There are two projects (C# and Managed C++). C# projects needs to call a method in ManagedCPP project. in reference section of c# project the managed cpp dll is added.
if Line 1, 2 and 3 are uncommented and Line 4 is commented, then also following problem occurs:
Unhandled Exception: System.BadImageFormatException
The code base is as follows:
C# class:
using System.Runtime.InteropServices;
using ManagedCPP;
namespace CSharp
{
class Program
{
//[DllImport("ManagedCPP")] // Line 1
//public static extern void Convert(); // Line 2
static void Main(string[] args)
{
new Program().CreateObject();
}
private void CreateObject()
{
//Convert(); // Line 3
ManagedCPPEntryClass c = new ManagedCPPEntryClass(); // Line 4
Console.ReadKey();
}
}
}
C++/CLI class(.h):
namespace ManagedCPP
{
public ref class ManagedCPPEntryClass
{
public:
void Convert();
};
}
C++/CLI class(.cpp):
#include "ManagedCPP.h"
using namespace ManagedCPP;
void ManagedCPPEntryClass::Convert()
{
}
Make sure your native code (C++) is compiled with the same format (32 bits or 64 bits) as the .Net execution format of your C# application(32 bits or 64 bits again). This may be the cause of your problem.
By default .Net executes itself in the same format as the OS. You can force execution in a chosen format by setting a compilation option in visual studio.
I'm not an expert on the topic, but you should use DllImport to access a non-CLI assembly, while a CLI can be directly used in C# as if it were a native assembly (the advantage of using a common interface).

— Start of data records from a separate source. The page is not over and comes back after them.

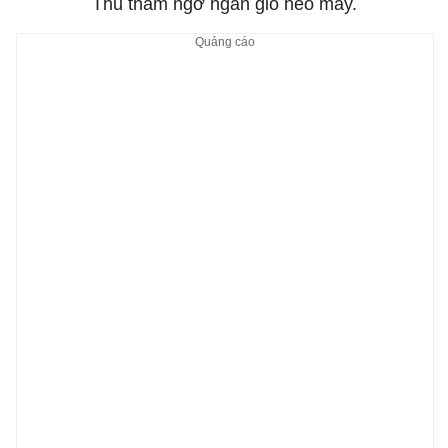
Thu thầm ngơ ngẩn gió heo may.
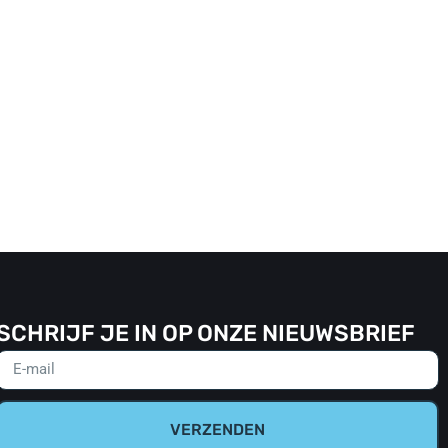
SCHRIJF JE IN OP ONZE NIEUWSBRIEF
VERZENDEN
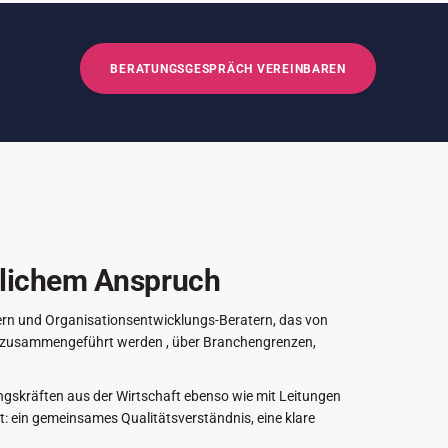
BERATUNGSGESPRÄCH VEREINBAREN
ftlichem Anspruch
inern und Organisationsentwicklungs-Beratern, das von
n zusammengeführt werden , über Branchengrenzen,
ungskräften aus der Wirtschaft ebenso wie mit Leitungen
nt: ein gemeinsames Qualitätsverständnis, eine klare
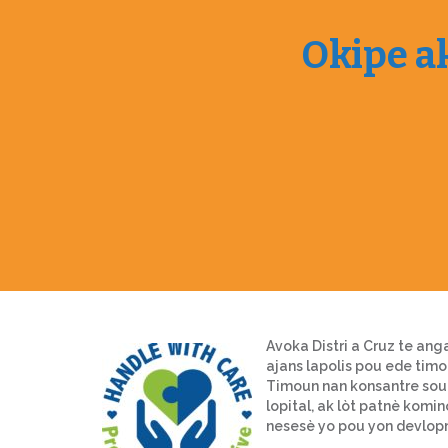
Okipe ak
Avoka Distri a Cruz te ang
ajans lapolis pou ede timo
Timoun nan konsantre sou t
lopital, ak lòt patnè komi
nesesè yo pou yon devlopm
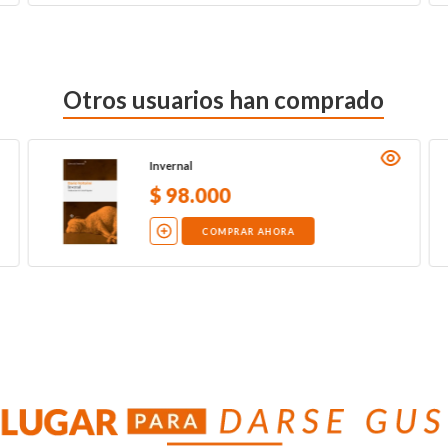
Otros usuarios han comprado
Invernal
$
98
.
000
COMPRAR AHORA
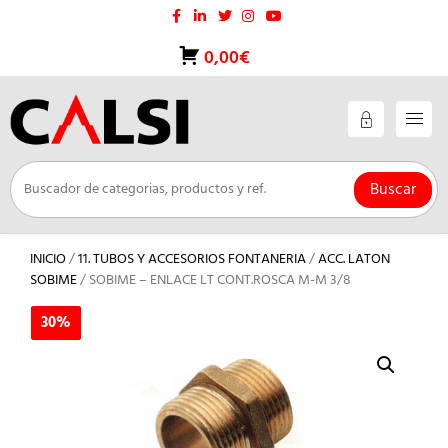
Saltar
al
contenido
0,00€
Buscar
INICIO
/
11. TUBOS Y ACCESORIOS FONTANERIA
/
ACC. LATON
SOBIME
/ SOBIME – ENLACE LT CONT.ROSCA M-M 3/8
30%
30%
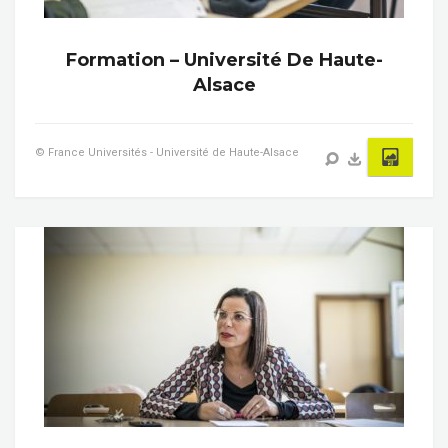
Formation – Université De Haute-
Alsace
© France Universités - Université de Haute-Alsace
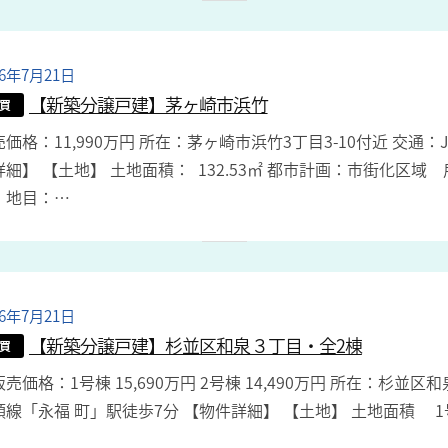
26年7月21日
b
y
【新築分譲戸建】茅ヶ崎市浜竹
買
a
売価格：11,990万円 所在：茅ヶ崎市浜竹3丁目3-10付近 交通
d
詳細】 【土地】 土地面積： 132.53㎡ 都市計画：市街化区
m
 地目：…
i
n
26年7月21日
b
y
【新築分譲戸建】杉並区和泉３丁目・全2棟
買
a
売価格：1号棟 15,690万円 2号棟 14,490万円 所在：杉並
d
頭線「永福 町」駅徒歩7分 【物件詳細】 【土地】 土地面積 1号棟
m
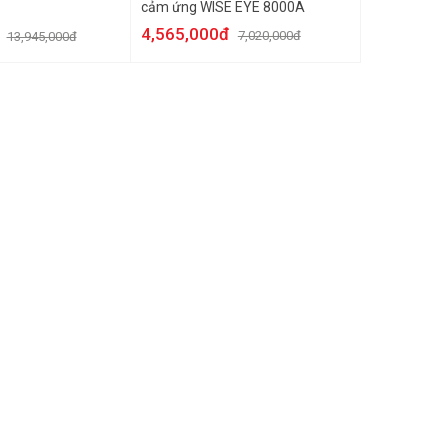
cảm ứng WISE EYE 8000A
4,565,000đ
7,020,000đ
13,945,000đ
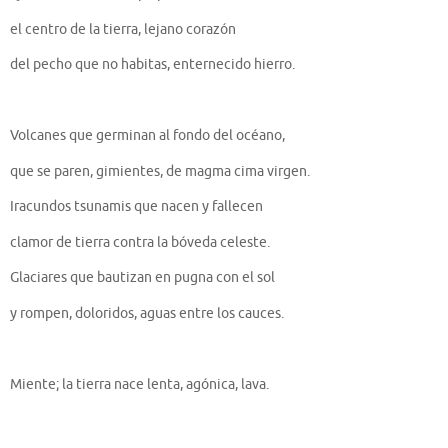
el centro de la tierra, lejano corazón
del pecho que no habitas, enternecido hierro.
Volcanes que germinan al fondo del océano,
que se paren, gimientes, de magma cima virgen.
Iracundos tsunamis que nacen y fallecen
clamor de tierra contra la bóveda celeste.
Glaciares que bautizan en pugna con el sol
y rompen, doloridos, aguas entre los cauces.
Miente; la tierra nace lenta, agónica, lava.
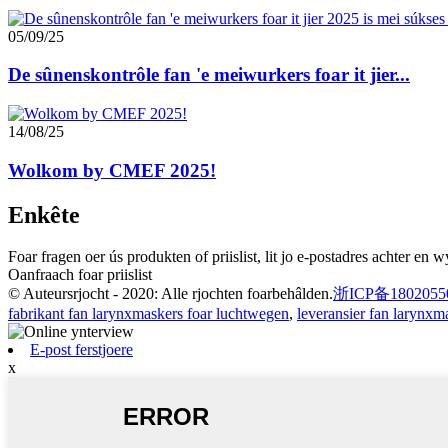
05/09/25
De sûnenskontrôle fan 'e meiwurkers foar it jier...
14/08/25
Wolkom by CMEF 2025!
Enkête
Foar fragen oer ús produkten of priislist, lit jo e-postadres achter en
Oanfraach foar priislist
© Auteursrjocht - 2020: Alle rjochten foarbehâlden.
浙ICP备1802055
fabrikant fan larynxmaskers foar luchtwegen
,
leveransier fan larynxm
E-post ferstjoere
x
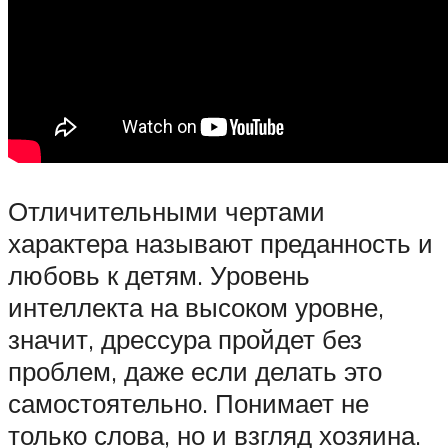
Отличительными чертами
характера называют преданность и
любовь к детям. Уровень
интеллекта на высоком уровне,
значит, дрессура пройдет без
проблем, даже если делать это
самостоятельно. Понимает не
только слова, но и взгляд хозяина.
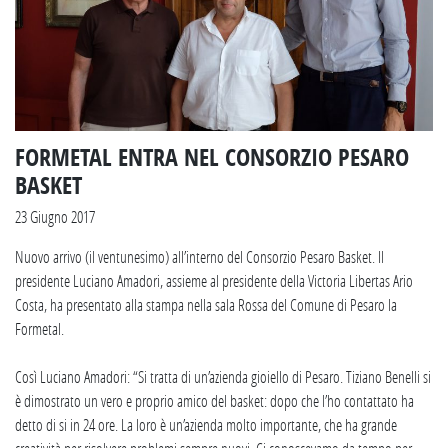
FORMETAL ENTRA NEL CONSORZIO PESARO
BASKET
23 Giugno 2017
Nuovo arrivo (il ventunesimo) all’interno del Consorzio Pesaro Basket. Il
presidente Luciano Amadori, assieme al presidente della Victoria Libertas Ario
Costa, ha presentato alla stampa nella sala Rossa del Comune di Pesaro la
Formetal.
Così Luciano Amadori: “Si tratta di un’azienda gioiello di Pesaro. Tiziano Benelli si
è dimostrato un vero e proprio amico del basket: dopo che l’ho contattato ha
detto di si in 24 ore. La loro è un’azienda molto importante, che ha grande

Commented lines are used to call unmamaged API Convert from unmanaged Dll IPF_ManagedCPP. Actually, IPF_ManagedCPP is managed Dll, and Convert is managed class method. Of course, this cannot work.
C++/CLI class library should be used by client .NET code exactly like any other class library. Unmanaged Dll can be used in .NET project by two ways: using PInvoke or using C++/CLI wrapper. You don't need PInvoke for IPF_ManagedCPP library.